PROMPT: Would you count the lines in the entries below that contain "kolačićima"? Reply with the number only.

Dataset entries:
* * * *

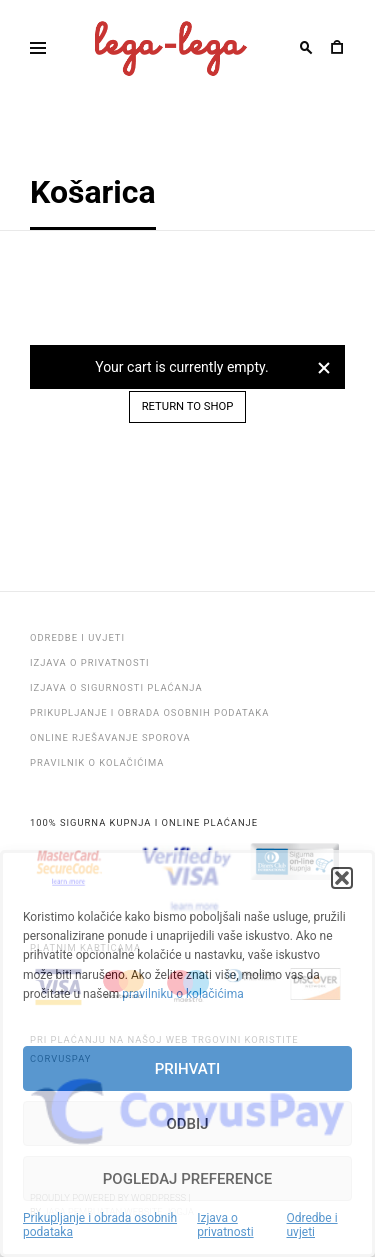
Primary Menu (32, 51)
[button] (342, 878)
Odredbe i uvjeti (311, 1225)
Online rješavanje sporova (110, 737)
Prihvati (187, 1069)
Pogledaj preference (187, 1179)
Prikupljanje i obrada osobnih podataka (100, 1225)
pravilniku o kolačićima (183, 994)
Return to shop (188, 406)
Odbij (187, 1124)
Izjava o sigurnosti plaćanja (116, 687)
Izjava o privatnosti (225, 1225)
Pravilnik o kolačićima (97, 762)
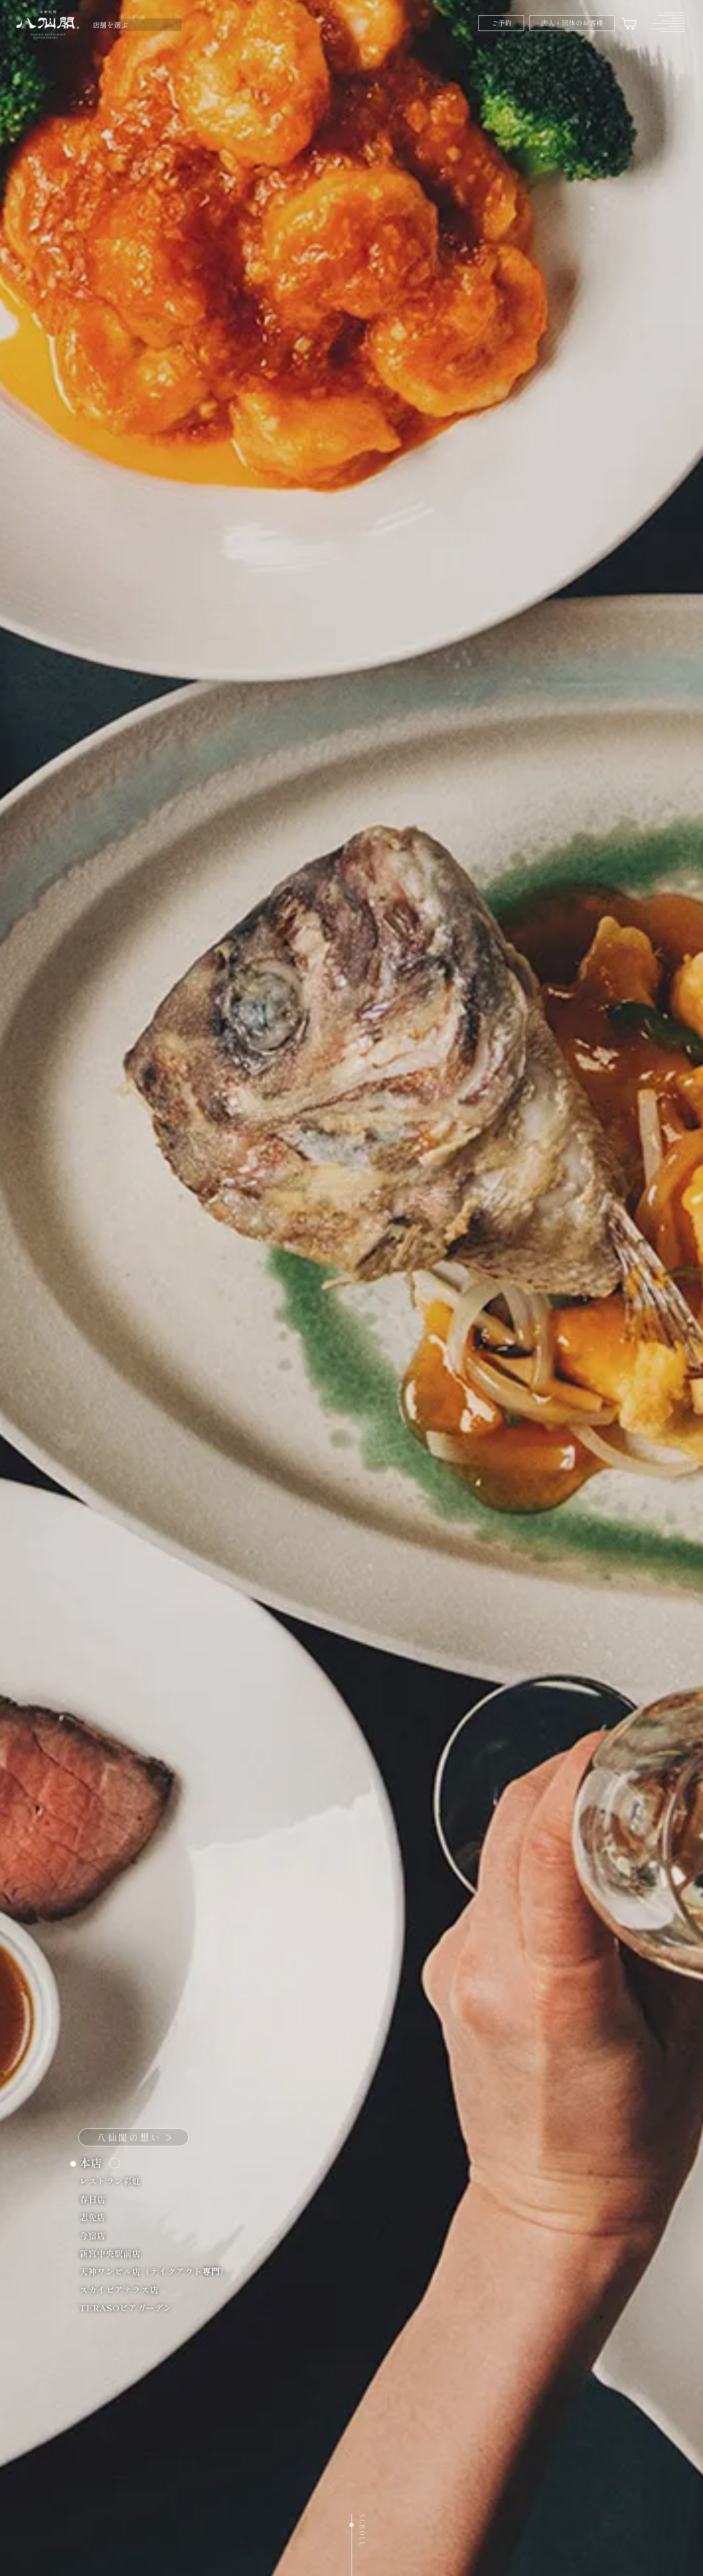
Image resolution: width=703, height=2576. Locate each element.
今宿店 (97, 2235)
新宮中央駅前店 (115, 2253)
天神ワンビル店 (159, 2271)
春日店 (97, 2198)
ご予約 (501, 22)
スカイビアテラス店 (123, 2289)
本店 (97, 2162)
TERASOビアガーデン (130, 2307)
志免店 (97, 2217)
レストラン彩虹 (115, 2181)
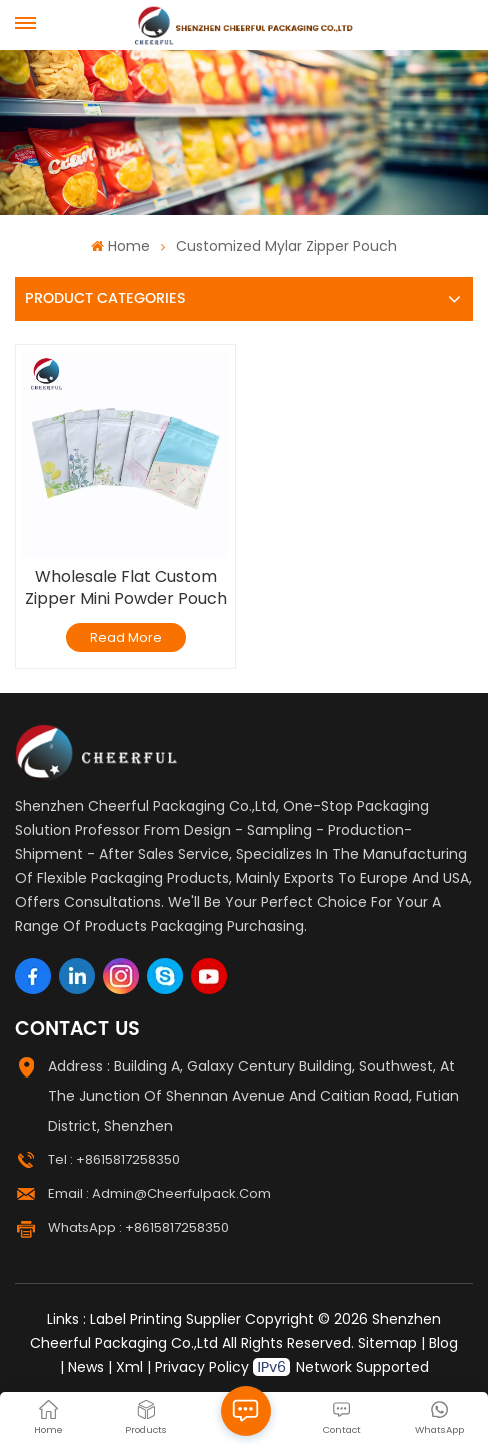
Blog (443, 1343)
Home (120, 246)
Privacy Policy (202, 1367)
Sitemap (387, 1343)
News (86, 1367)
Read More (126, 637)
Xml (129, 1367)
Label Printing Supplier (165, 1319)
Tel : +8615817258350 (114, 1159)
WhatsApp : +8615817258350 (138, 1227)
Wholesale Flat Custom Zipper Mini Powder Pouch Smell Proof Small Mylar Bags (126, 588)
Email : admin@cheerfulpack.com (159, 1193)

* * * *

ANSWER TO THE PROBLEM: 2